No one was seriously injured Friday as the aircraft carrying 118 people rapidly lost cabin pressure and made a harrowing but controlled descent from 34,500 feet, landing safely near Yuma, Ariz., 150 miles southwest of Phoenix.
But passengers recalled tense minutes after a hole ruptured overhead with a blast and they fumbled frantically for oxygen masks as the plane descended.
Federal investigators arrived in Yuma Saturday and said they were cutting a piece from the fuselage of the stricken plane to determine how the fuselage rupture occurred.
Southwest grounded 80 similar planes to carry out inspections.

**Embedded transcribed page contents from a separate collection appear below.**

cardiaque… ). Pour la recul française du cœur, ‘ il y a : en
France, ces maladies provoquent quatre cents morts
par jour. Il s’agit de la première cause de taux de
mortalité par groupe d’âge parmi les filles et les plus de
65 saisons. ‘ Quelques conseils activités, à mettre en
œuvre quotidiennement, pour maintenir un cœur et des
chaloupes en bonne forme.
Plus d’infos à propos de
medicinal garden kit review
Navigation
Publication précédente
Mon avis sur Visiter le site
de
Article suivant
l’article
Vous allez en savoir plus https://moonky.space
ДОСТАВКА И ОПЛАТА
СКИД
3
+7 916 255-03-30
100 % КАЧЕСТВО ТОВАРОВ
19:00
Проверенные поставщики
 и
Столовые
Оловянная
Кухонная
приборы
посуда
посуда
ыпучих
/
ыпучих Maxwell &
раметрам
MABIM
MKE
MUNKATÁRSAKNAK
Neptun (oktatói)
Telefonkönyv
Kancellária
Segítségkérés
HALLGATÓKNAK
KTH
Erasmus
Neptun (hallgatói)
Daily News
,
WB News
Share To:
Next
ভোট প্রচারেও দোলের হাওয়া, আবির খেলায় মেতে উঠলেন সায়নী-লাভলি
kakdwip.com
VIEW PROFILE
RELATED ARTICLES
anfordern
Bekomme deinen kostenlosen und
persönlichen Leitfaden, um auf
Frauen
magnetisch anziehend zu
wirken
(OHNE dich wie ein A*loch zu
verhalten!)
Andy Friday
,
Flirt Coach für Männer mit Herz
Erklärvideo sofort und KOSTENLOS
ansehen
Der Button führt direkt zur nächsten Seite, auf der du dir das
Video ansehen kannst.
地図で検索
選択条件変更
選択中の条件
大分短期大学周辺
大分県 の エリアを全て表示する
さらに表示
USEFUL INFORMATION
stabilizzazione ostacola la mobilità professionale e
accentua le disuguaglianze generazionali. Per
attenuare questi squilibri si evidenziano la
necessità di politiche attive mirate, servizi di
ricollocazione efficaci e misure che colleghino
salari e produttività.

An Associated Press review of Federal Aviation Administration records of maintenance problems for the 15-year-old plane showed that in March 2010 at least eight instances were found of cracking in the aircraft frame, which is part of the fuselage. The records showed that those cracks were repaired.
It's not uncommon for fuselage cracks to be found during inspections of planes that age, especially during scheduled heavy maintenance checks in which they are taken apart so that inspectors can see into areas not normally visible.
The National Transportation Safety Board worked to determine what caused part of the fuselage to rupture.
NTSB member Robert Sumwalt said investigators will study the cut-out fuselage piece for fracture patterns and examine the plane's black box and flight recorders.
Southwest officials said the Arizona plane had undergone all inspections required by the FAA. They said the plane was given a routine inspection Tuesday and underwent its last so-called heavy check, a more costly and extensive overhaul, in March 2010.